The title of this bloggery is the topic of a discussion on Facebook hosted by Christine Husom, a fellow Second Wind author. My response was:

The realization that I am a writer hasn’t hit, and I’m not sure it will. I’m very involved with writing — I belong to various groups; I talk a lot about writing; and even when I’m not writing creatively, I’m writing: blogs and articles, comments and emails. But I don’t define myself as a writer. When you consider all that being a published writer entails — promotion, engendering good will, etc — writing is a small very small part of the whole.

Of course, when I’m accepting the Nobel Prize for literature a dozen years from now, perhaps then the realization will hit. (You do know I’m joking, right?)
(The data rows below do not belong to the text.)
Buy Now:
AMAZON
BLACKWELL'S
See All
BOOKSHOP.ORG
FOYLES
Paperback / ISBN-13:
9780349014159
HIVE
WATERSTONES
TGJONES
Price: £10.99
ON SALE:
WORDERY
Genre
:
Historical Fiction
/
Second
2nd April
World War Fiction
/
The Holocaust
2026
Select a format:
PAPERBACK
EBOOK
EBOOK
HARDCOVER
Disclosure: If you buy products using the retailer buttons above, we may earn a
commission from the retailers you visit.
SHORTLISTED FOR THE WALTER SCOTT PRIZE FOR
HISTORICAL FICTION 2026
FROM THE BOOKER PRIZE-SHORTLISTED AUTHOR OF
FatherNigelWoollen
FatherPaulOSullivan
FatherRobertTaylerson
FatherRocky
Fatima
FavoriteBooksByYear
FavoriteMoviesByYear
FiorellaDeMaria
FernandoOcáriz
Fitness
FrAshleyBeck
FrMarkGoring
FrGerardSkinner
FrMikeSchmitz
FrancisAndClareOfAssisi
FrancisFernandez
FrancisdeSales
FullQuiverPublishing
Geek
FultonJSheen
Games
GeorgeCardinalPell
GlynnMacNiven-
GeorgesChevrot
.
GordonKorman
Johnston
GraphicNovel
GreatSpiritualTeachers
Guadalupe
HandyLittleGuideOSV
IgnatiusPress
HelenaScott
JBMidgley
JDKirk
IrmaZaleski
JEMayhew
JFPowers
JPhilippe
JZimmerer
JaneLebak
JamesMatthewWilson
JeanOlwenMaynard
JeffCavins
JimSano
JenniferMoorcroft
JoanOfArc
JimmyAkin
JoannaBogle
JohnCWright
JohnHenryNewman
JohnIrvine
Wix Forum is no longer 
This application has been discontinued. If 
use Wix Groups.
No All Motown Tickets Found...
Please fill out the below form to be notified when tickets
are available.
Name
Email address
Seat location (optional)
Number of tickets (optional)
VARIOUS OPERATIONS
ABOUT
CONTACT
A few people responded that of course I was a writer, and they are right — I do write, therefore I am a writer. I even have two books published. But the question was: when did the realization hit? And it never did. My journey to becoming a writer was a long, smooth (or almost smooth; let’s just forget about those 200+ rejections) journey from first draft to second, from second draft to edits, from edits to proof to copy-edits, from proof to finished book. I saw so many copies of my proofs that when I received the final book, it never struck me as being different from the proofs I’d struggled over. Even the demarcation between being published and not being published was smeared. A month or so before A Spark of Heavenly Fire and More Deaths Than One showed up in print, I noticed that they were available from Second Wind Publishing as ebooks. I don’t know how long they’d been on the site, but their availability made me a published author, and I wasn’t aware of it.

I’m sure if I was making a living off my writing, I’d define myself as a writer. And if I won the Nobel Prize, I might. But still  . . . I blog more than I write creatively, but I don’t call myself a blogger. I promote more than I blog, but I don’t consider myself a promoter. I sleep more than I promote, but I don’t call myself a sleeper. (Though some people might.)

But how I define myself isn’t the question. The question is: When did the realization “I am a writer” hit?  And my response holds true. I never did have that realization.